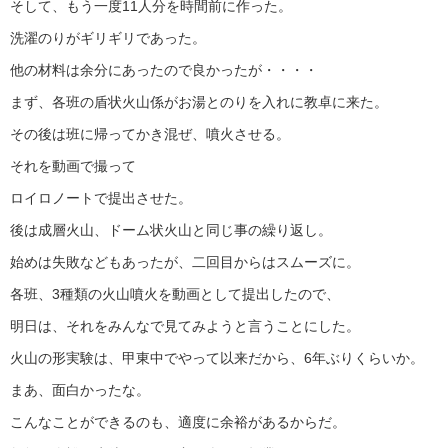
そして、もう一度11人分を時間前に作った。
洗濯のりがギリギリであった。
他の材料は余分にあったので良かったが・・・・
まず、各班の盾状火山係がお湯とのりを入れに教卓に来た。
その後は班に帰ってかき混ぜ、噴火させる。
それを動画で撮って
ロイロノートで提出させた。
後は成層火山、ドーム状火山と同じ事の繰り返し。
始めは失敗などもあったが、二回目からはスムーズに。
各班、3種類の火山噴火を動画として提出したので、
明日は、それをみんなで見てみようと言うことにした。
火山の形実験は、甲東中でやって以来だから、6年ぶりくらいか。
まあ、面白かったな。
こんなことができるのも、適度に余裕があるからだ。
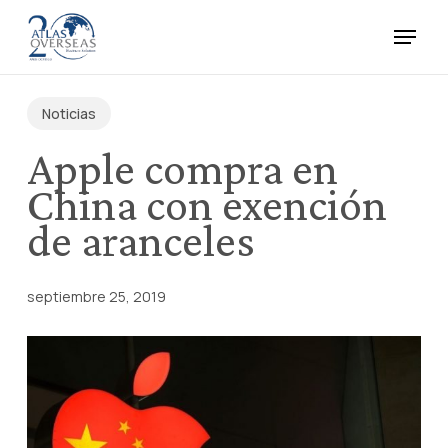
Skip
Menu
to
main
Close
content
Menu
Noticias
Apple compra en
China con exención
de aranceles
septiembre 25, 2019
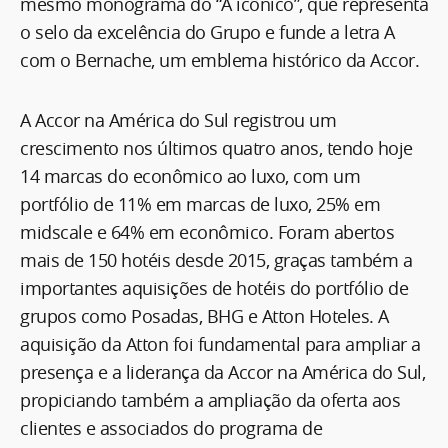
mesmo monograma do “A icônico”, que representa
o selo da excelência do Grupo e funde a letra A
com o Bernache, um emblema histórico da Accor.
A Accor na América do Sul registrou um
crescimento nos últimos quatro anos, tendo hoje
14 marcas do econômico ao luxo, com um
portfólio de 11% em marcas de luxo, 25% em
midscale e 64% em econômico. Foram abertos
mais de 150 hotéis desde 2015, graças também a
importantes aquisições de hotéis do portfólio de
grupos como Posadas, BHG e Atton Hoteles. A
aquisição da Atton foi fundamental para ampliar a
presença e a liderança da Accor na América do Sul,
propiciando também a ampliação da oferta aos
clientes e associados do programa de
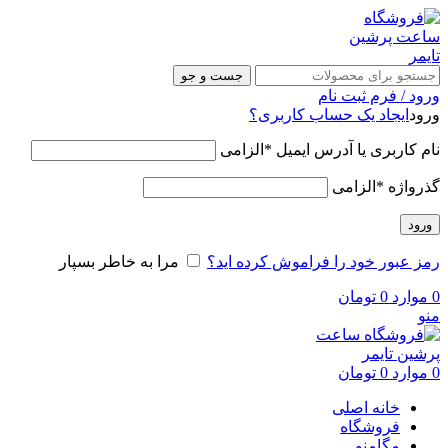
جست و جو
ورود / فرم ثبت نام
ورود
ایجاد یک حساب کاربری؟
نام کاربری یا آدرس ایمیل
*
الزامی
گذرواژه
*
الزامی
ورود
رمز عبور خود را فراموش کرده اید؟
مرا به خاطر بسپار
0
موارد
0
تومان
منو
0
موارد
0
تومان
خانه اصلی
فروشگاه
مگامنو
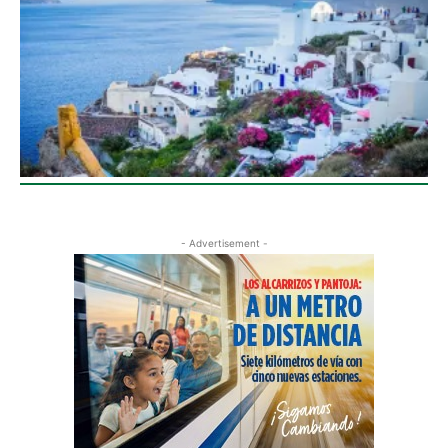
- Advertisement -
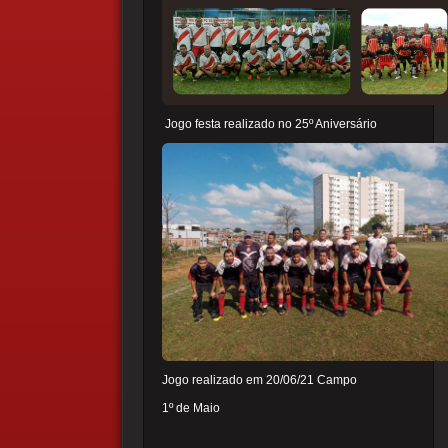
Jogo festa realizado no 25º Aniversário
Jogo realizado em 20/06/21 Campo
1º de Maio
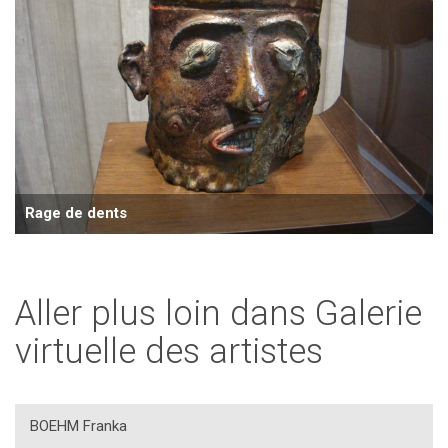
Rage de dents
Aller plus loin dans Galerie
virtuelle des artistes
BOEHM Franka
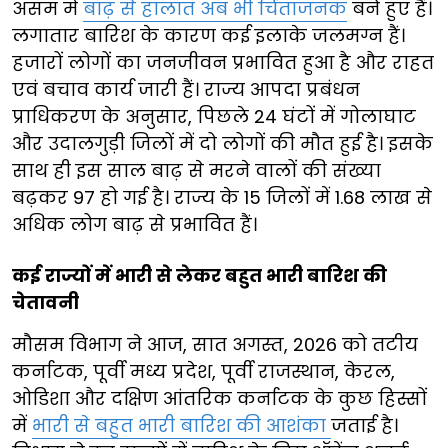
असम में
बाढ़ से हालात अब भी चिंताजनक
बने हुए हैं।
लगातार बारिश के कारण कई इलाके जलमग्न हैं।
हजारों लोगों का जनजीवन प्रभावित हुआ है और राहत
एवं बचाव कार्य जारी हैं। राज्य आपदा प्रबंधन
प्राधिकरण के अनुसार, पिछले 24 घंटों में गोलाघाट
और उदालगुड़ी जिलों में दो लोगों की मौत हुई है। इसके
साथ ही इस साल बाढ़ से मरने वालों की संख्या
बढ़कर 97 हो गई है। राज्य के 15 जिलों में 1.68 लाख से
अधिक लोग बाढ़ से प्रभावित हैं।
कई राज्यों में भारी से लेकर बहुत भारी बारिश की
चेतावनी
मौसम विभाग ने आज, सात अगस्त, 2026 को तटीय
कर्नाटक, पूर्वी मध्य प्रदेश, पूर्वी राजस्थान, केरल,
ओडिशा और दक्षिण आंतरिक कर्नाटक के कुछ हिस्सों
में
भारी से बहुत भारी बारिश की आशंका
जताई है।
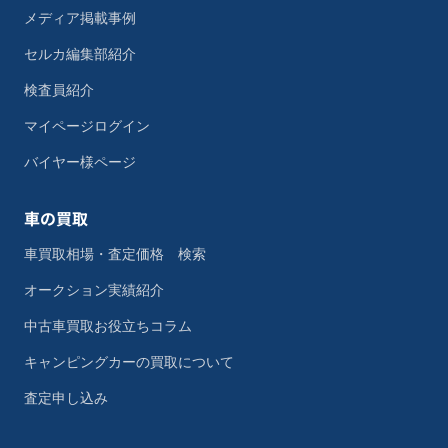
メディア掲載事例
セルカ編集部紹介
検査員紹介
マイページログイン
バイヤー様ページ
車の買取
車買取相場・査定価格 検索
オークション実績紹介
中古車買取お役立ちコラム
キャンピングカーの買取について
査定申し込み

------------------------------

#### [PROBLEM DETAILS]
The pictures stay out; please reproduce everything else in the entries exactly.

#### [EXPECTED ANSWER]
そして、もう一度11人分を時間前に作った。
洗濯のりがギリギリであった。
他の材料は余分にあったので良かったが・・・・
まず、各班の盾状火山係がお湯とのりを入れに教卓に来た。
その後は班に帰ってかき混ぜ、噴火させる。
それを動画で撮って
ロイロノートで提出させた。
後は成層火山、ドーム状火山と同じ事の繰り返し。
始めは失敗などもあったが、二回目からはスムーズに。
各班、3種類の火山噴火を動画として提出したので、
明日は、それをみんなで見てみようと言うことにした。
火山の形実験は、甲東中でやって以来だから、6年ぶりくらいか。
まあ、面白かったな。
こんなことができるのも、適度に余裕があるからだ。
Skip
Menu
to
main
Close
content
Menu
Noticias
Apple compra en
China con exención
de aranceles
septiembre 25, 2019
mesmo monograma do “A icônico”, que representa
o selo da excelência do Grupo e funde a letra A
com o Bernache, um emblema histórico da Accor.
A Accor na América do Sul registrou um
crescimento nos últimos quatro anos, tendo hoje
14 marcas do econômico ao luxo, com um
portfólio de 11% em marcas de luxo, 25% em
midscale e 64% em econômico. Foram abertos
mais de 150 hotéis desde 2015, graças também a
importantes aquisições de hotéis do portfólio de
grupos como Posadas, BHG e Atton Hoteles. A
aquisição da Atton foi fundamental para ampliar a
presença e a liderança da Accor na América do Sul,
propiciando também a ampliação da oferta aos
clientes e associados do programa de
جست و جو
ورود / فرم ثبت نام
ورود
ایجاد یک حساب کاربری؟
نام کاربری یا آدرس ایمیل
*
الزامی
گذرواژه
*
الزامی
ورود
رمز عبور خود را فراموش کرده اید؟
مرا به خاطر بسپار
0
موارد
0
تومان
منو
0
موارد
0
تومان
خانه اصلی
فروشگاه
مگامنو
- Advertisement -
Jogo festa realizado no 25º Aniversário
Jogo realizado em 20/06/21 Campo
1º de Maio
Rage de dents
Aller plus loin dans Galerie
virtuelle des artistes
BOEHM Franka
असम में
बाढ़ से हालात अब भी चिंताजनक
बने हुए हैं।
लगातार बारिश के कारण कई इलाके जलमग्न हैं।
हजारों लोगों का जनजीवन प्रभावित हुआ है और राहत
एवं बचाव कार्य जारी हैं। राज्य आपदा प्रबंधन
प्राधिकरण के अनुसार, पिछले 24 घंटों में गोलाघाट
और उदालगुड़ी जिलों में दो लोगों की मौत हुई है। इसके
साथ ही इस साल बाढ़ से मरने वालों की संख्या
बढ़कर 97 हो गई है। राज्य के 15 जिलों में 1.68 लाख से
अधिक लोग बाढ़ से प्रभावित हैं।
कई राज्यों में भारी से लेकर बहुत भारी बारिश की
चेतावनी
मौसम विभाग ने आज, सात अगस्त, 2026 को तटीय
कर्नाटक, पूर्वी मध्य प्रदेश, पूर्वी राजस्थान, केरल,
ओडिशा और दक्षिण आंतरिक कर्नाटक के कुछ हिस्सों
में
भारी से बहुत भारी बारिश की आशंका
जताई है।
メディア掲載事例
セルカ編集部紹介
検査員紹介
マイページログイン
バイヤー様ページ
車の買取
車買取相場・査定価格 検索
オークション実績紹介
中古車買取お役立ちコラム
キャンピングカーの買取について
査定申し込み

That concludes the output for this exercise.